Description of the task >>
Scan the listing below for the word "Distribution", then copy each line that has it.

Material shown >>
══════════════════════════════
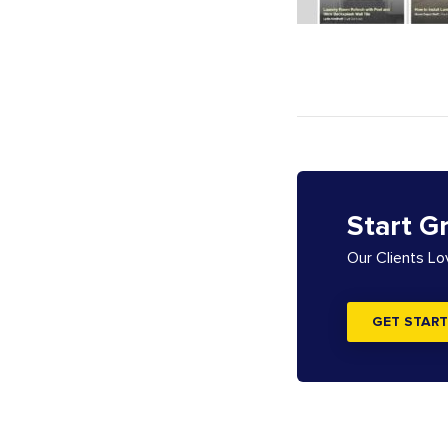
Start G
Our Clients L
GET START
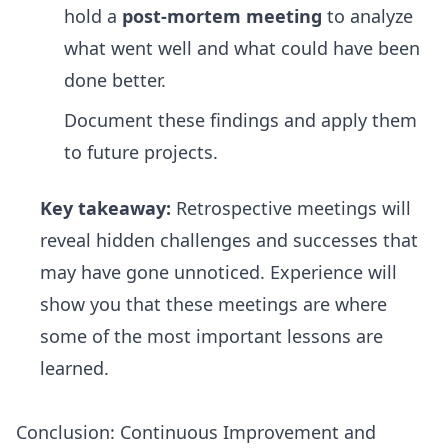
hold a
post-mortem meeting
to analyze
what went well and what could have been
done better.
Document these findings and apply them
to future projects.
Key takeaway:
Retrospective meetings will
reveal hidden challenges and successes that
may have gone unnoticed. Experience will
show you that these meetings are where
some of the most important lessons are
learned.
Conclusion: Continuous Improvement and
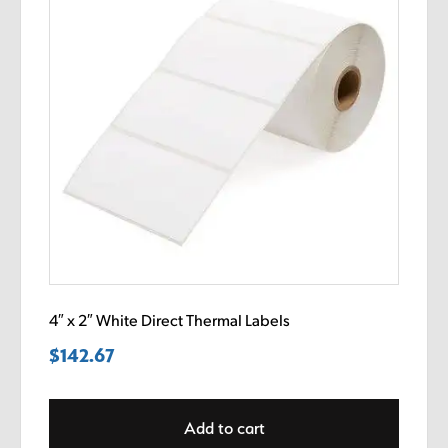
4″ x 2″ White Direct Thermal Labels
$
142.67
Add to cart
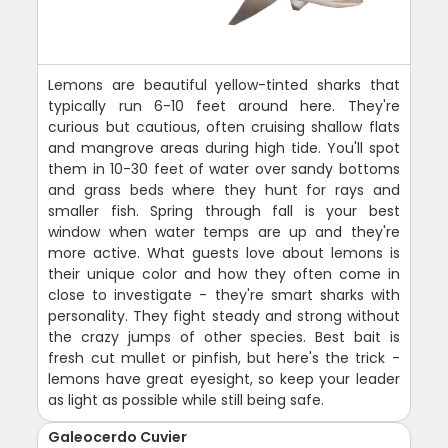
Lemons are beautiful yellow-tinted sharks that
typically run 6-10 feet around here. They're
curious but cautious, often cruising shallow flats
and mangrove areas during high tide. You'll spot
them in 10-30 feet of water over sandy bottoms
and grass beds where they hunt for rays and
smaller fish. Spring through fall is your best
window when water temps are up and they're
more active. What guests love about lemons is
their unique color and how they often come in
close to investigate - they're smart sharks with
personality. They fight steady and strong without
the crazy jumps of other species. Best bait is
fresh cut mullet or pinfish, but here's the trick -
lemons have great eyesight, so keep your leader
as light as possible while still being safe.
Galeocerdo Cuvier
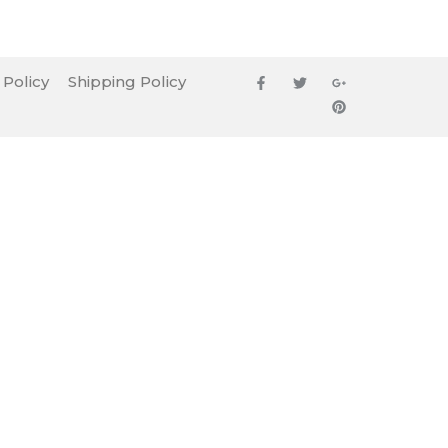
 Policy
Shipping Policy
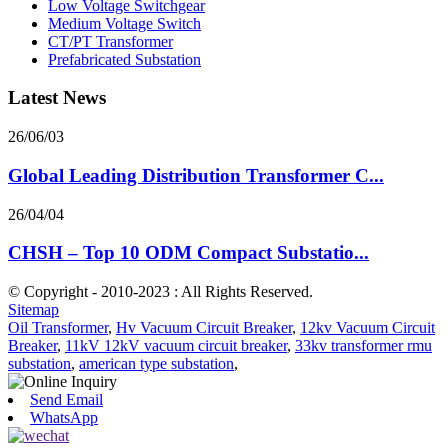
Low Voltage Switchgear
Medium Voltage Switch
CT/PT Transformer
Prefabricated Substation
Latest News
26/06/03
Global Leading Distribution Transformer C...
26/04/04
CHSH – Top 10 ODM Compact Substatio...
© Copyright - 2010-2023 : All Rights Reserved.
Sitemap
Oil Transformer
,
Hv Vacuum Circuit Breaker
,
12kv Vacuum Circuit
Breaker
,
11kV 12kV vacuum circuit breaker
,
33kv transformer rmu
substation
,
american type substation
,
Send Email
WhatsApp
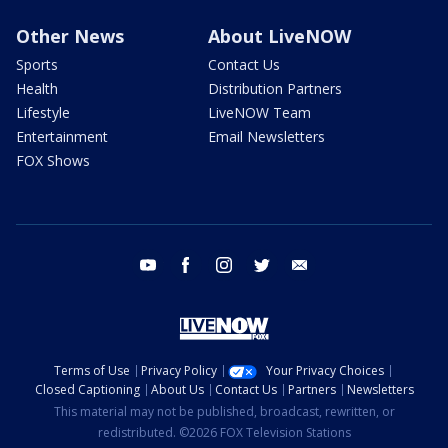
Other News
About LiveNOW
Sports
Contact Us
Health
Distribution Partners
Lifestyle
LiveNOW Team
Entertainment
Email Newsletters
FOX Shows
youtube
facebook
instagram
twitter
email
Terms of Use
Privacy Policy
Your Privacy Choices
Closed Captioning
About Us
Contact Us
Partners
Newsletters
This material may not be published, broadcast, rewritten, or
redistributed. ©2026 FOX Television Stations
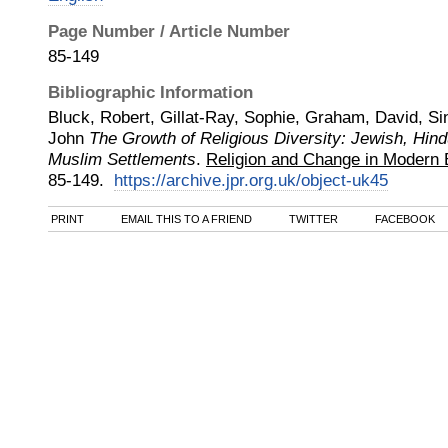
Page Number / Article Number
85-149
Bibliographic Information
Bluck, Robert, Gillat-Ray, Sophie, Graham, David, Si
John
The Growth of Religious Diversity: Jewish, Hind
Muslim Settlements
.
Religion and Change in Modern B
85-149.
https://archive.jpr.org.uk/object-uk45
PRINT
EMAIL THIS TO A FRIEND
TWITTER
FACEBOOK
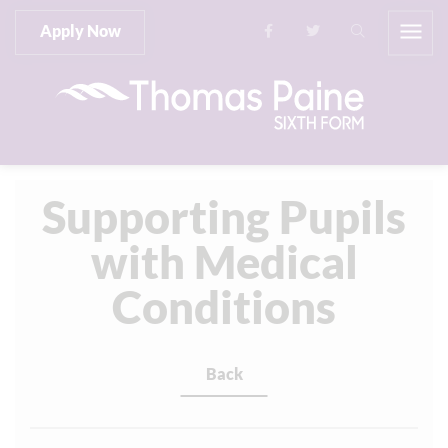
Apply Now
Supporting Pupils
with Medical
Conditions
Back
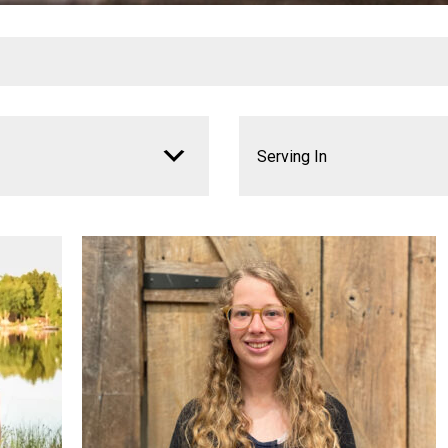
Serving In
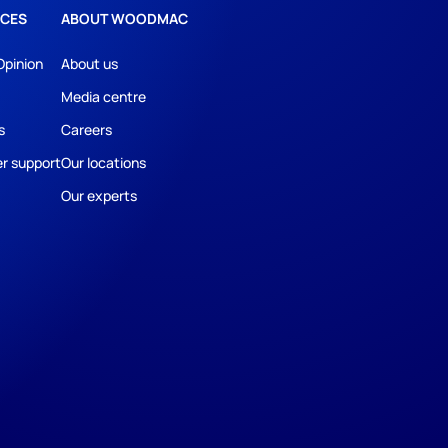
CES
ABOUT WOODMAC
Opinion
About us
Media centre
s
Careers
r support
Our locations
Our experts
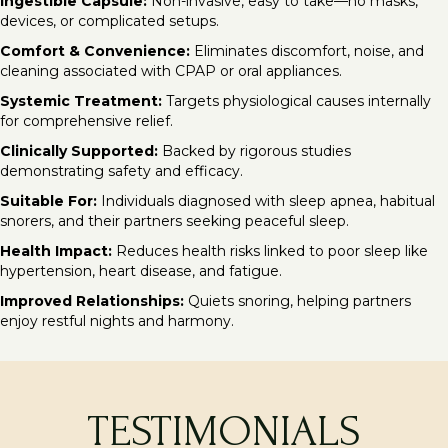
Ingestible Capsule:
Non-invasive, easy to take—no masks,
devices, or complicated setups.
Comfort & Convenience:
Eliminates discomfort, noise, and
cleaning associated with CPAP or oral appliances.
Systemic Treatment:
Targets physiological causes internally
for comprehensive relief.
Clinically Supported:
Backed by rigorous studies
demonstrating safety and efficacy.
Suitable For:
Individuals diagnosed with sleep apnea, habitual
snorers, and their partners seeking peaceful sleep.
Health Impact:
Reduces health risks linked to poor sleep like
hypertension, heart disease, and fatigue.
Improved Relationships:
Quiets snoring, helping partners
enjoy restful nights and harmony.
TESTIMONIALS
══════════════════════════════
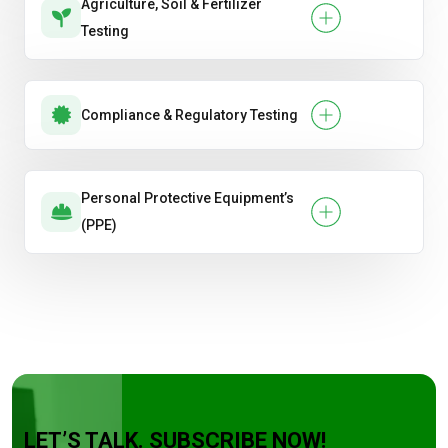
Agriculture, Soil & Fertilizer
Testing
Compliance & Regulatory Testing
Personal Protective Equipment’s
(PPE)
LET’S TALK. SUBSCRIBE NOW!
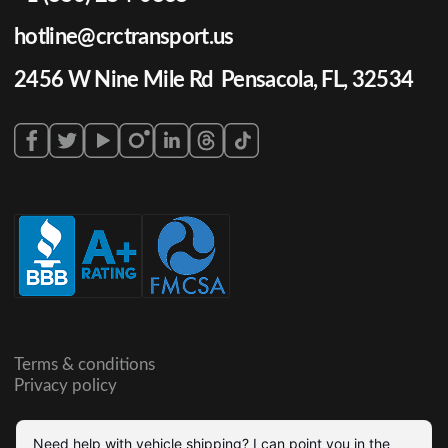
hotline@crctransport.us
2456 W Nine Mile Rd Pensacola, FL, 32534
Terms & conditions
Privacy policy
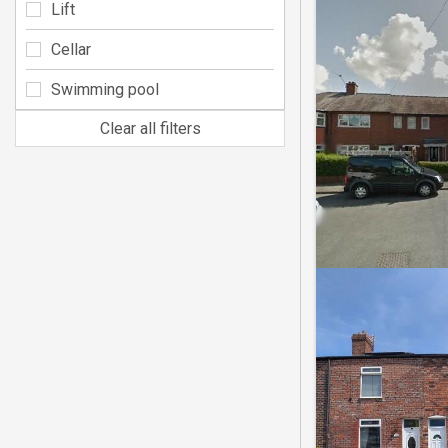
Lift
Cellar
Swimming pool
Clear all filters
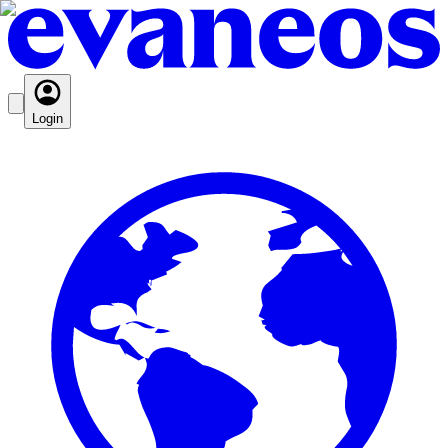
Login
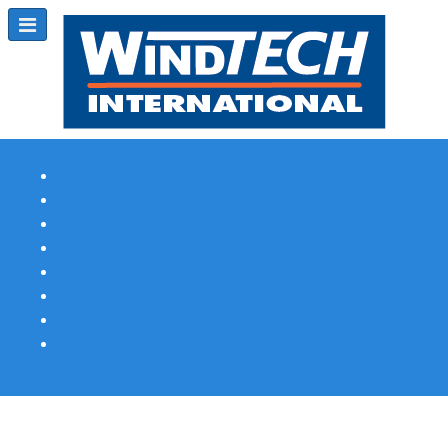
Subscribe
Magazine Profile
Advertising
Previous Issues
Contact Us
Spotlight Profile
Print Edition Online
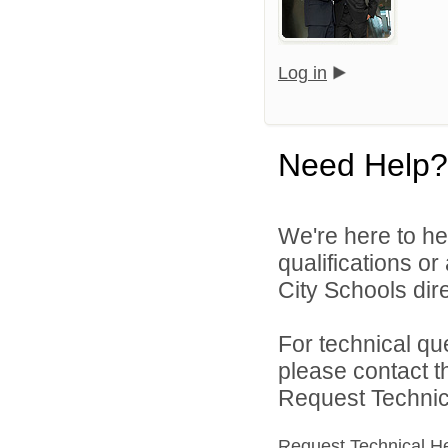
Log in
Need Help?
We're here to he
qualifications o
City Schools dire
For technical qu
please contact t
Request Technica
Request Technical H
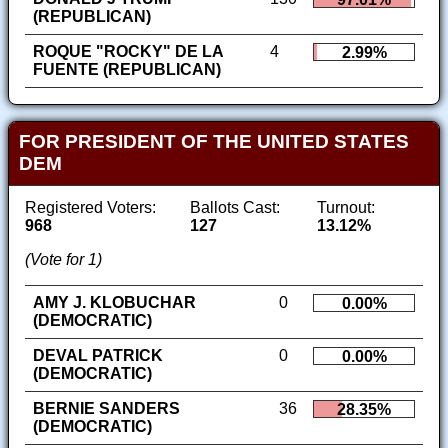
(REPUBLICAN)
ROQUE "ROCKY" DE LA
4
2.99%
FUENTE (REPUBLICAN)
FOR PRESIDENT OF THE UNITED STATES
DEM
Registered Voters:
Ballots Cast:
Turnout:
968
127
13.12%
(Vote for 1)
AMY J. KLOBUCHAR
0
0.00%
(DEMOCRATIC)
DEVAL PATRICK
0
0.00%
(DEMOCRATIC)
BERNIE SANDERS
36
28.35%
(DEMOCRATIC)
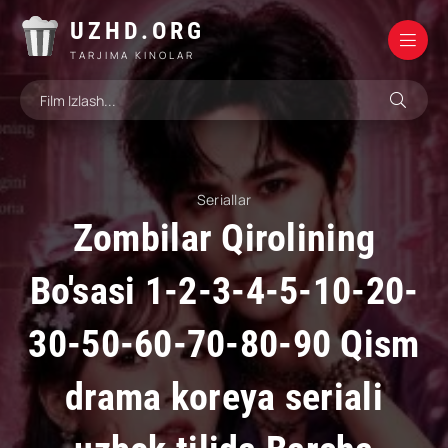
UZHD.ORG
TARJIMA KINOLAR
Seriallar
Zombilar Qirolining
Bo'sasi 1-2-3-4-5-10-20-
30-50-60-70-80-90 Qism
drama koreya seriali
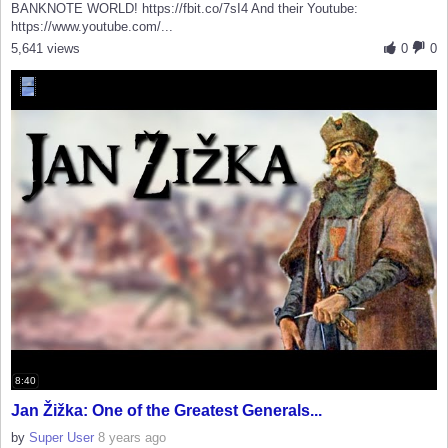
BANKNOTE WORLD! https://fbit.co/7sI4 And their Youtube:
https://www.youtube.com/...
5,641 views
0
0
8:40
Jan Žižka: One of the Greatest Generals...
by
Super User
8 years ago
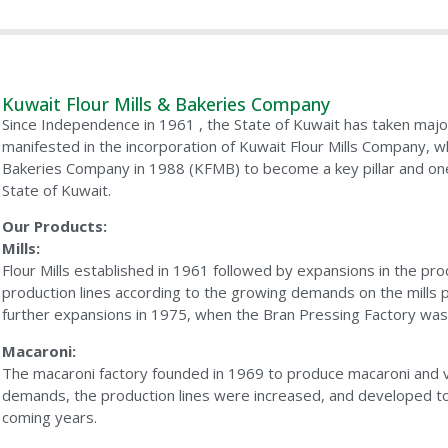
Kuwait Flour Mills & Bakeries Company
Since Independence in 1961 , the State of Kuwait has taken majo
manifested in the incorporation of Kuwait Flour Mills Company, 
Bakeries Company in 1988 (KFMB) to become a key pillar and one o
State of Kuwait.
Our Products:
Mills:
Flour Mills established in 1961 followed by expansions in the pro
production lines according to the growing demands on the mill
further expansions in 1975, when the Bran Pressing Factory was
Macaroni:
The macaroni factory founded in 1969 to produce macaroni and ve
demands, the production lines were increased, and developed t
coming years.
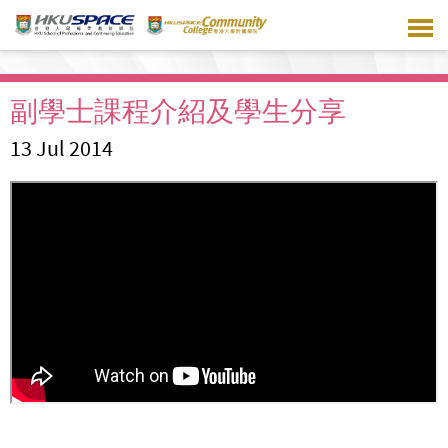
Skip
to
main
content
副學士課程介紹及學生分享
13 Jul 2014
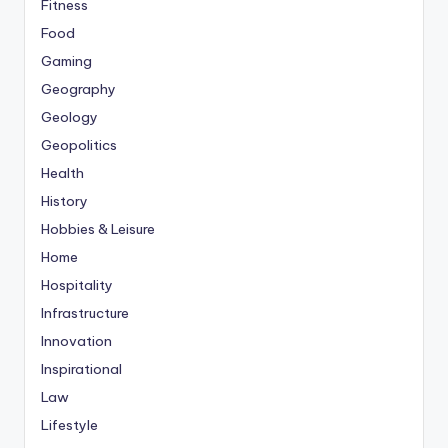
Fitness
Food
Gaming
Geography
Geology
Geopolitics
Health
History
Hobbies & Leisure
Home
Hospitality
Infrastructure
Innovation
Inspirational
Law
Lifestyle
══════════════════════════════
Result of the task >>
Global Leading Distribution Transformer C...
Distribution Partners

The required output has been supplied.